Beltway Breakfast – Supreme Court Says States Can Now Collect Sales Tax From All Online Retailers
While the president suggested that the ruling would help small businesses, Steve DelBianco, president and CEO of the free-market advocacy group NetChoice, explained that Thursday’s court ruling would actually hurt the small business of which Trump has styled himself a champion.
“While a fraction of online commerce was free of sales tax before this ruling, the Supreme Court has now created an even greater imbalance by placing far greater burdens on Internet shopping compared to its “offline” counterparts,” said DelBianco, whose group has long opposed allowing states to require online retailers to pay sales tax absent a physical presence in a given state.

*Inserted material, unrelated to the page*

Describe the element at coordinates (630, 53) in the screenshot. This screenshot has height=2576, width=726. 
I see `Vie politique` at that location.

DelBianco explained that now that Supreme Court has “legislated from the bench,” small online merchants have their “already razor-thin profit margins” cut even further, while brick-and-mortar remain unaffected.
“When these businesses disappear, consumers will be the biggest losers,” he said.

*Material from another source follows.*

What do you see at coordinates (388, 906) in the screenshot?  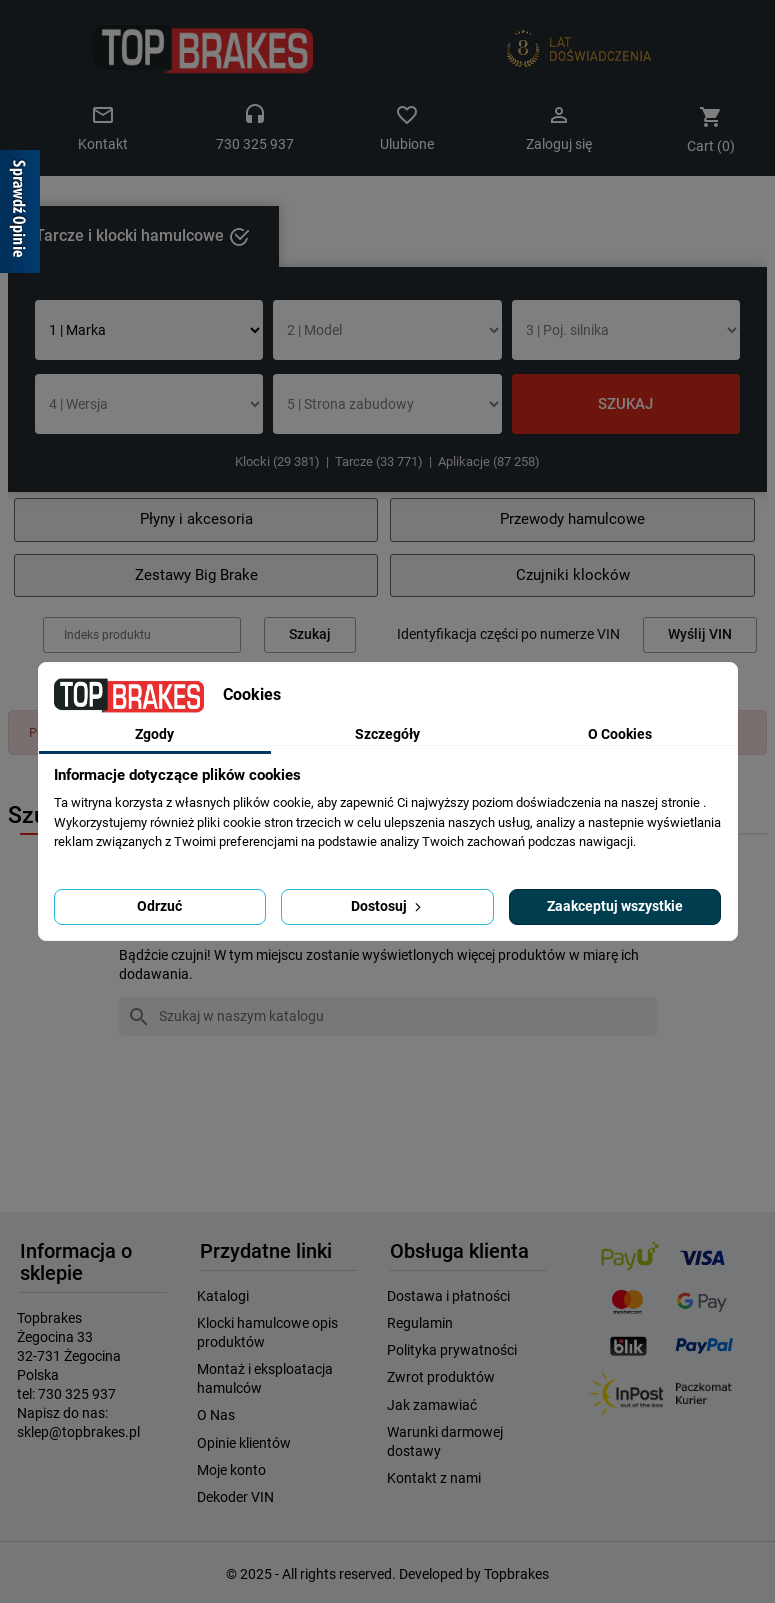 I see `Dostosuj` at bounding box center [388, 906].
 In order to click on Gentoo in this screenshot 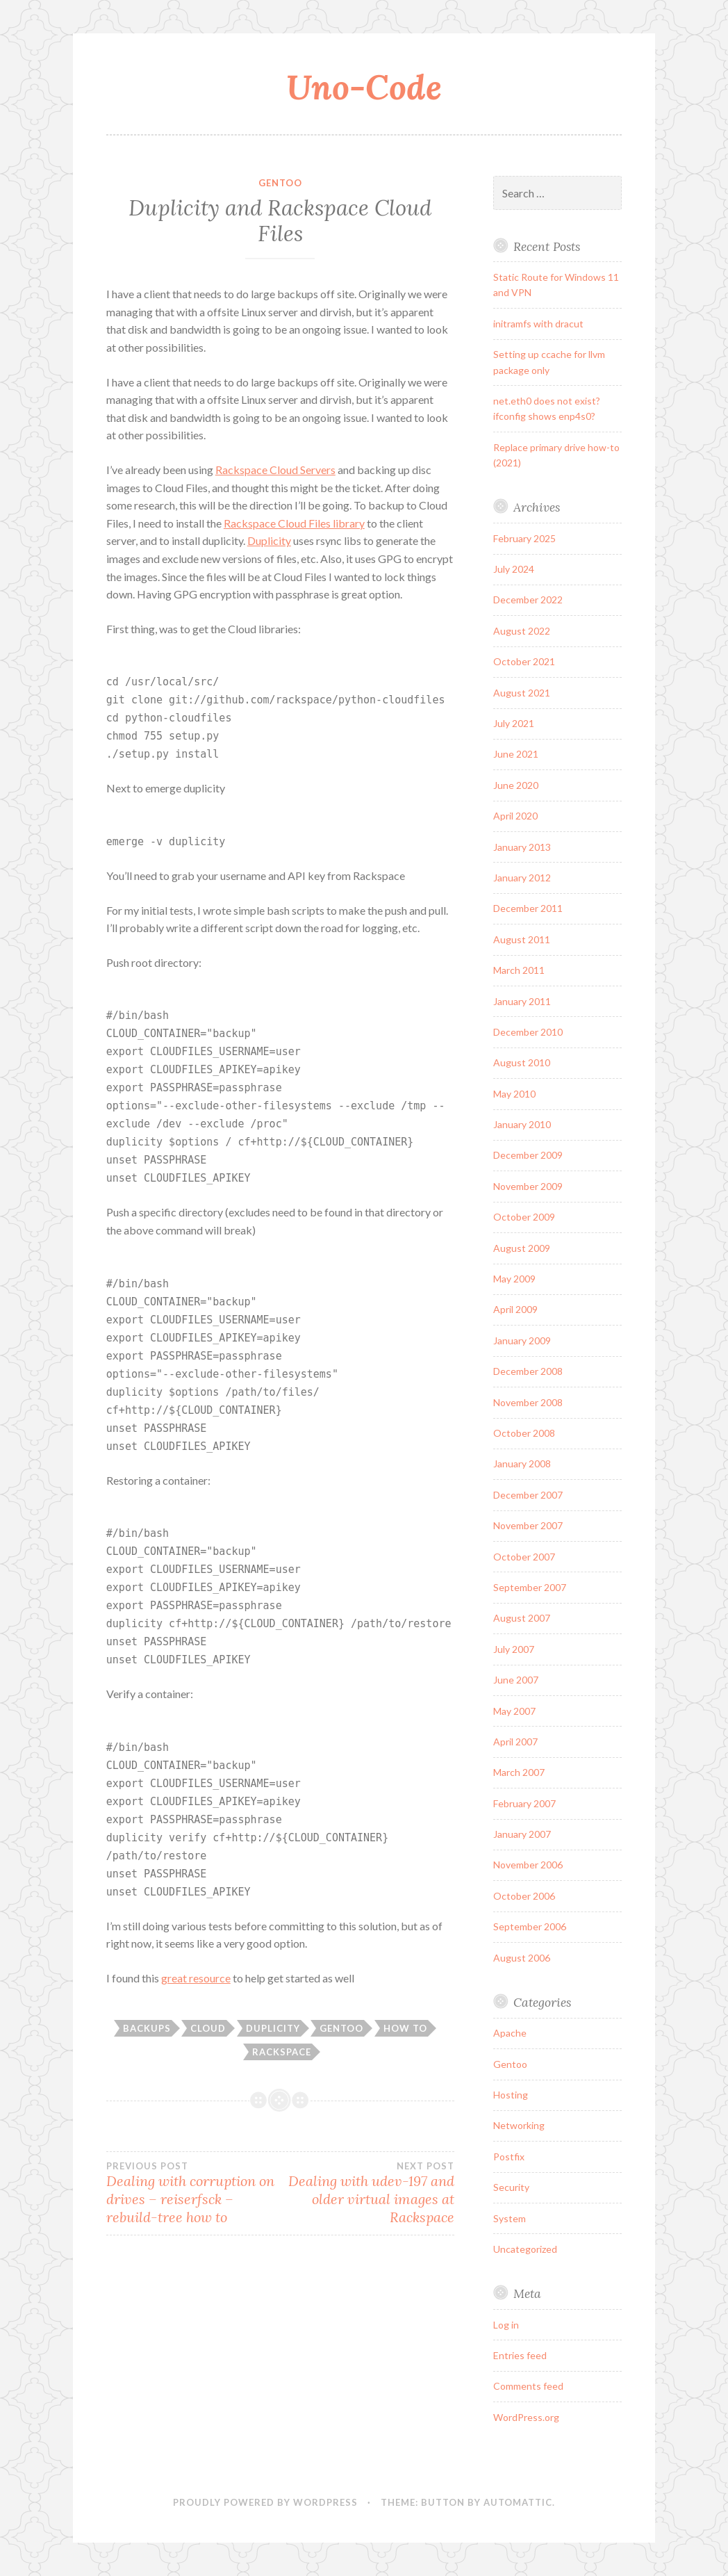 , I will do `click(280, 182)`.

Former Congressman Chris Cox, the group’s outside counsel and author of the Internet Tax Freedom Act, said the court’s decision will do the most harm to small online retailers and those with a single location, “because they can’t afford the overhead to comply with thousands of different tax rules across the country.”
Cox predicted that many small online retailers would be forced to close their doors or be bought out by online retail giants.
“The last hope for consumers and small online business owners is for Congress to take action. It should be Congress, not the courts, that sets the rules for interstate sales tax collection,” he added.